Problem details:
Everything in the records must be copied exactly, apart from the pictures.

☆ ☆ ☆ ☆ ☆

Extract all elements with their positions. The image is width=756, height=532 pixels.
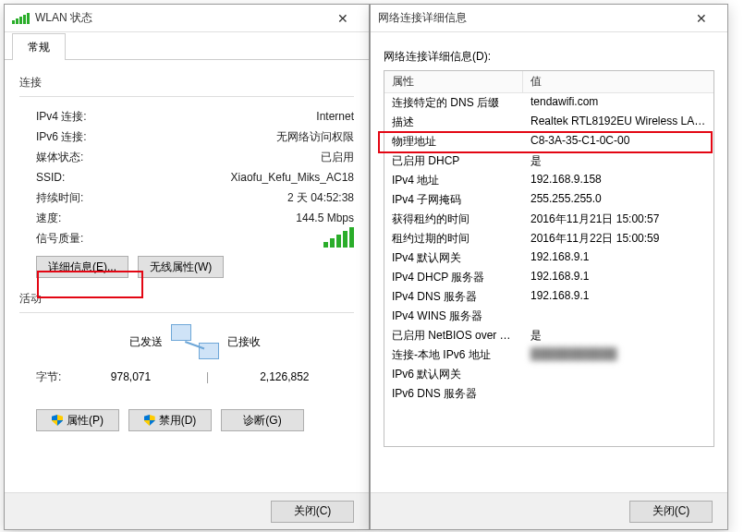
details-row-value bbox=[523, 307, 713, 326]
details-row-key: 租约过期的时间 bbox=[384, 229, 523, 248]
details-row[interactable]: 已启用 DHCP是 bbox=[384, 151, 713, 171]
tab-general[interactable]: 常规 bbox=[12, 33, 66, 60]
details-row[interactable]: 连接-本地 IPv6 地址███████████ bbox=[384, 345, 713, 365]
duration-label: 持续时间: bbox=[36, 190, 83, 206]
col-header-property[interactable]: 属性 bbox=[384, 71, 523, 92]
ipv4-conn-label: IPv4 连接: bbox=[36, 109, 87, 125]
details-row[interactable]: IPv6 DNS 服务器 bbox=[384, 384, 713, 404]
details-row-value: 是 bbox=[523, 151, 713, 171]
details-row-key: IPv6 DNS 服务器 bbox=[384, 384, 523, 404]
group-connection: 连接 bbox=[19, 75, 354, 91]
details-row[interactable]: 连接特定的 DNS 后缀tendawifi.com bbox=[384, 93, 713, 113]
details-row-key: 连接特定的 DNS 后缀 bbox=[384, 93, 523, 113]
details-row-key: 获得租约的时间 bbox=[384, 210, 523, 229]
details-row-value: C8-3A-35-C1-0C-00 bbox=[523, 132, 713, 151]
received-label: 已接收 bbox=[227, 334, 354, 350]
signal-quality-icon bbox=[323, 227, 354, 248]
details-titlebar[interactable]: 网络连接详细信息 ✕ bbox=[371, 5, 727, 32]
details-row-key: 描述 bbox=[384, 113, 523, 132]
wlan-status-window: WLAN 状态 ✕ 常规 连接 IPv4 连接:Internet IPv6 连接… bbox=[4, 4, 370, 530]
details-row-value: 192.168.9.158 bbox=[523, 171, 713, 190]
details-row-key: IPv4 DHCP 服务器 bbox=[384, 268, 523, 287]
ipv6-conn-value: 无网络访问权限 bbox=[276, 129, 354, 145]
speed-label: 速度: bbox=[36, 211, 61, 226]
close-icon[interactable]: ✕ bbox=[324, 6, 361, 31]
details-row-value: 255.255.255.0 bbox=[523, 190, 713, 210]
details-row[interactable]: IPv4 DNS 服务器192.168.9.1 bbox=[384, 287, 713, 307]
details-row-key: 物理地址 bbox=[384, 132, 523, 151]
signal-icon bbox=[12, 13, 30, 24]
details-row[interactable]: IPv4 地址192.168.9.158 bbox=[384, 171, 713, 190]
details-row-value: Realtek RTL8192EU Wireless LAN 802.11 bbox=[523, 113, 713, 132]
details-row-value: tendawifi.com bbox=[523, 93, 713, 113]
details-row-value bbox=[523, 384, 713, 404]
details-row-key: 已启用 NetBIOS over Tc... bbox=[384, 326, 523, 345]
details-listview[interactable]: 属性 值 连接特定的 DNS 后缀tendawifi.com描述Realtek … bbox=[384, 70, 714, 447]
details-row-key: IPv6 默认网关 bbox=[384, 365, 523, 384]
details-row-key: IPv4 WINS 服务器 bbox=[384, 307, 523, 326]
ipv6-conn-label: IPv6 连接: bbox=[36, 129, 87, 145]
wlan-title: WLAN 状态 bbox=[35, 10, 324, 26]
close-button[interactable]: 关闭(C) bbox=[271, 501, 354, 523]
details-row[interactable]: IPv6 默认网关 bbox=[384, 365, 713, 384]
disable-button[interactable]: 禁用(D) bbox=[128, 409, 212, 431]
details-row-value: 192.168.9.1 bbox=[523, 248, 713, 268]
signal-quality-label: 信号质量: bbox=[36, 231, 83, 247]
details-row-key: IPv4 默认网关 bbox=[384, 248, 523, 268]
media-state-value: 已启用 bbox=[321, 150, 354, 165]
bytes-label: 字节: bbox=[36, 369, 61, 385]
media-state-label: 媒体状态: bbox=[36, 150, 83, 165]
tabstrip: 常规 bbox=[5, 32, 369, 60]
ssid-label: SSID: bbox=[36, 171, 65, 184]
details-row-key: 已启用 DHCP bbox=[384, 151, 523, 171]
details-row-value: 192.168.9.1 bbox=[523, 268, 713, 287]
properties-button[interactable]: 属性(P) bbox=[36, 409, 119, 431]
details-row-key: 连接-本地 IPv6 地址 bbox=[384, 345, 523, 365]
details-row[interactable]: IPv4 默认网关192.168.9.1 bbox=[384, 248, 713, 268]
wlan-titlebar[interactable]: WLAN 状态 ✕ bbox=[5, 5, 369, 32]
close-icon[interactable]: ✕ bbox=[683, 6, 720, 31]
sent-label: 已发送 bbox=[36, 334, 163, 350]
details-row[interactable]: 描述Realtek RTL8192EU Wireless LAN 802.11 bbox=[384, 113, 713, 132]
details-row-value: 是 bbox=[523, 326, 713, 345]
details-row[interactable]: IPv4 WINS 服务器 bbox=[384, 307, 713, 326]
details-title: 网络连接详细信息 bbox=[378, 10, 683, 26]
wireless-props-button[interactable]: 无线属性(W) bbox=[138, 256, 224, 278]
close-button[interactable]: 关闭(C) bbox=[629, 501, 713, 523]
details-row-value: 2016年11月21日 15:00:57 bbox=[523, 210, 713, 229]
details-row-key: IPv4 DNS 服务器 bbox=[384, 287, 523, 307]
details-row-value: 192.168.9.1 bbox=[523, 287, 713, 307]
network-details-window: 网络连接详细信息 ✕ 网络连接详细信息(D): 属性 值 连接特定的 DNS 后… bbox=[370, 4, 728, 530]
ssid-value: Xiaofu_Kefu_Miks_AC18 bbox=[231, 171, 354, 184]
duration-value: 2 天 04:52:38 bbox=[287, 190, 354, 206]
details-row[interactable]: 已启用 NetBIOS over Tc...是 bbox=[384, 326, 713, 345]
details-row-value: 2016年11月22日 15:00:59 bbox=[523, 229, 713, 248]
details-row[interactable]: IPv4 DHCP 服务器192.168.9.1 bbox=[384, 268, 713, 287]
details-row-value bbox=[523, 365, 713, 384]
details-row-key: IPv4 子网掩码 bbox=[384, 190, 523, 210]
details-row[interactable]: 物理地址C8-3A-35-C1-0C-00 bbox=[384, 132, 713, 151]
ipv4-conn-value: Internet bbox=[316, 110, 354, 123]
bytes-recv-value: 2,126,852 bbox=[215, 370, 354, 383]
bytes-sent-value: 978,071 bbox=[61, 370, 200, 383]
shield-icon bbox=[144, 415, 155, 426]
details-row-value: ███████████ bbox=[523, 345, 713, 365]
shield-icon bbox=[52, 415, 63, 426]
diagnose-button[interactable]: 诊断(G) bbox=[221, 409, 304, 431]
network-activity-icon bbox=[169, 322, 221, 361]
details-label: 网络连接详细信息(D): bbox=[384, 49, 714, 65]
col-header-value[interactable]: 值 bbox=[523, 71, 713, 92]
details-row[interactable]: 租约过期的时间2016年11月22日 15:00:59 bbox=[384, 229, 713, 248]
details-row-key: IPv4 地址 bbox=[384, 171, 523, 190]
details-row[interactable]: IPv4 子网掩码255.255.255.0 bbox=[384, 190, 713, 210]
details-row[interactable]: 获得租约的时间2016年11月21日 15:00:57 bbox=[384, 210, 713, 229]
speed-value: 144.5 Mbps bbox=[296, 212, 354, 224]
group-activity: 活动 bbox=[19, 291, 354, 307]
details-button[interactable]: 详细信息(E)... bbox=[36, 256, 128, 278]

☆ ☆ ☆ ☆ ☆

Reply to the task:
Extract all elements with their positions. The image is width=756, height=532 pixels.
details-row-value bbox=[523, 307, 713, 326]
details-row-key: 租约过期的时间 bbox=[384, 229, 523, 248]
details-row[interactable]: 已启用 DHCP是 bbox=[384, 151, 713, 171]
tab-general[interactable]: 常规 bbox=[12, 33, 66, 60]
details-row[interactable]: 连接-本地 IPv6 地址███████████ bbox=[384, 345, 713, 365]
duration-label: 持续时间: bbox=[36, 190, 83, 206]
col-header-property[interactable]: 属性 bbox=[384, 71, 523, 92]
ipv4-conn-label: IPv4 连接: bbox=[36, 109, 87, 125]
details-row[interactable]: IPv6 DNS 服务器 bbox=[384, 384, 713, 404]
details-row-value: 是 bbox=[523, 151, 713, 171]
details-row-key: IPv6 DNS 服务器 bbox=[384, 384, 523, 404]
group-connection: 连接 bbox=[19, 75, 354, 91]
details-row[interactable]: 连接特定的 DNS 后缀tendawifi.com bbox=[384, 93, 713, 113]
details-row-key: 连接特定的 DNS 后缀 bbox=[384, 93, 523, 113]
details-row-key: 获得租约的时间 bbox=[384, 210, 523, 229]
details-row-value: C8-3A-35-C1-0C-00 bbox=[523, 132, 713, 151]
received-label: 已接收 bbox=[227, 334, 354, 350]
signal-quality-icon bbox=[323, 227, 354, 248]
details-titlebar[interactable]: 网络连接详细信息 ✕ bbox=[371, 5, 727, 32]
details-row-key: 描述 bbox=[384, 113, 523, 132]
wlan-status-window: WLAN 状态 ✕ 常规 连接 IPv4 连接:Internet IPv6 连接… bbox=[4, 4, 370, 530]
details-row-value: 192.168.9.158 bbox=[523, 171, 713, 190]
details-row-key: IPv4 DHCP 服务器 bbox=[384, 268, 523, 287]
ipv6-conn-value: 无网络访问权限 bbox=[276, 129, 354, 145]
speed-label: 速度: bbox=[36, 211, 61, 226]
close-icon[interactable]: ✕ bbox=[324, 6, 361, 31]
details-row-value: 255.255.255.0 bbox=[523, 190, 713, 210]
details-row[interactable]: IPv4 DNS 服务器192.168.9.1 bbox=[384, 287, 713, 307]
details-row-key: 物理地址 bbox=[384, 132, 523, 151]
signal-icon bbox=[12, 13, 30, 24]
details-row[interactable]: IPv4 地址192.168.9.158 bbox=[384, 171, 713, 190]
details-row-value: Realtek RTL8192EU Wireless LAN 802.11 bbox=[523, 113, 713, 132]
details-row-value: tendawifi.com bbox=[523, 93, 713, 113]
details-row-value bbox=[523, 384, 713, 404]
details-row-key: 已启用 NetBIOS over Tc... bbox=[384, 326, 523, 345]
details-listview[interactable]: 属性 值 连接特定的 DNS 后缀tendawifi.com描述Realtek … bbox=[384, 70, 714, 447]
details-row-key: IPv6 默认网关 bbox=[384, 365, 523, 384]
details-row-key: IPv4 WINS 服务器 bbox=[384, 307, 523, 326]
ipv6-conn-label: IPv6 连接: bbox=[36, 129, 87, 145]
wlan-title: WLAN 状态 bbox=[35, 10, 324, 26]
close-button[interactable]: 关闭(C) bbox=[271, 501, 354, 523]
details-row[interactable]: IPv6 默认网关 bbox=[384, 365, 713, 384]
disable-button[interactable]: 禁用(D) bbox=[128, 409, 212, 431]
details-row-value: 192.168.9.1 bbox=[523, 248, 713, 268]
signal-quality-label: 信号质量: bbox=[36, 231, 83, 247]
details-row-key: IPv4 默认网关 bbox=[384, 248, 523, 268]
media-state-value: 已启用 bbox=[321, 150, 354, 165]
bytes-label: 字节: bbox=[36, 369, 61, 385]
media-state-label: 媒体状态: bbox=[36, 150, 83, 165]
tabstrip: 常规 bbox=[5, 32, 369, 60]
ssid-label: SSID: bbox=[36, 171, 65, 184]
details-row-key: 已启用 DHCP bbox=[384, 151, 523, 171]
details-row-value: 192.168.9.1 bbox=[523, 268, 713, 287]
properties-button[interactable]: 属性(P) bbox=[36, 409, 119, 431]
details-row-key: 连接-本地 IPv6 地址 bbox=[384, 345, 523, 365]
details-row[interactable]: IPv4 默认网关192.168.9.1 bbox=[384, 248, 713, 268]
wlan-titlebar[interactable]: WLAN 状态 ✕ bbox=[5, 5, 369, 32]
close-icon[interactable]: ✕ bbox=[683, 6, 720, 31]
sent-label: 已发送 bbox=[36, 334, 163, 350]
details-row[interactable]: 描述Realtek RTL8192EU Wireless LAN 802.11 bbox=[384, 113, 713, 132]
details-row-value: 是 bbox=[523, 326, 713, 345]
details-row[interactable]: IPv4 WINS 服务器 bbox=[384, 307, 713, 326]
details-title: 网络连接详细信息 bbox=[378, 10, 683, 26]
wireless-props-button[interactable]: 无线属性(W) bbox=[138, 256, 224, 278]
close-button[interactable]: 关闭(C) bbox=[629, 501, 713, 523]
details-row-value: 2016年11月21日 15:00:57 bbox=[523, 210, 713, 229]
details-row-key: IPv4 DNS 服务器 bbox=[384, 287, 523, 307]
details-row-value: 192.168.9.1 bbox=[523, 287, 713, 307]
network-details-window: 网络连接详细信息 ✕ 网络连接详细信息(D): 属性 值 连接特定的 DNS 后… bbox=[370, 4, 728, 530]
ssid-value: Xiaofu_Kefu_Miks_AC18 bbox=[231, 171, 354, 184]
duration-value: 2 天 04:52:38 bbox=[287, 190, 354, 206]
details-row[interactable]: 已启用 NetBIOS over Tc...是 bbox=[384, 326, 713, 345]
details-row-value: 2016年11月22日 15:00:59 bbox=[523, 229, 713, 248]
details-row[interactable]: IPv4 DHCP 服务器192.168.9.1 bbox=[384, 268, 713, 287]
details-row-value bbox=[523, 365, 713, 384]
details-row-key: IPv4 子网掩码 bbox=[384, 190, 523, 210]
details-row[interactable]: 物理地址C8-3A-35-C1-0C-00 bbox=[384, 132, 713, 151]
ipv4-conn-value: Internet bbox=[316, 110, 354, 123]
bytes-recv-value: 2,126,852 bbox=[215, 370, 354, 383]
bytes-sent-value: 978,071 bbox=[61, 370, 200, 383]
shield-icon bbox=[144, 415, 155, 426]
details-row-value: ███████████ bbox=[523, 345, 713, 365]
shield-icon bbox=[52, 415, 63, 426]
diagnose-button[interactable]: 诊断(G) bbox=[221, 409, 304, 431]
network-activity-icon bbox=[169, 322, 221, 361]
details-label: 网络连接详细信息(D): bbox=[384, 49, 714, 65]
col-header-value[interactable]: 值 bbox=[523, 71, 713, 92]
details-row[interactable]: 租约过期的时间2016年11月22日 15:00:59 bbox=[384, 229, 713, 248]
details-row-key: IPv4 地址 bbox=[384, 171, 523, 190]
details-row[interactable]: IPv4 子网掩码255.255.255.0 bbox=[384, 190, 713, 210]
details-row[interactable]: 获得租约的时间2016年11月21日 15:00:57 bbox=[384, 210, 713, 229]
speed-value: 144.5 Mbps bbox=[296, 212, 354, 224]
group-activity: 活动 bbox=[19, 291, 354, 307]
details-button[interactable]: 详细信息(E)... bbox=[36, 256, 128, 278]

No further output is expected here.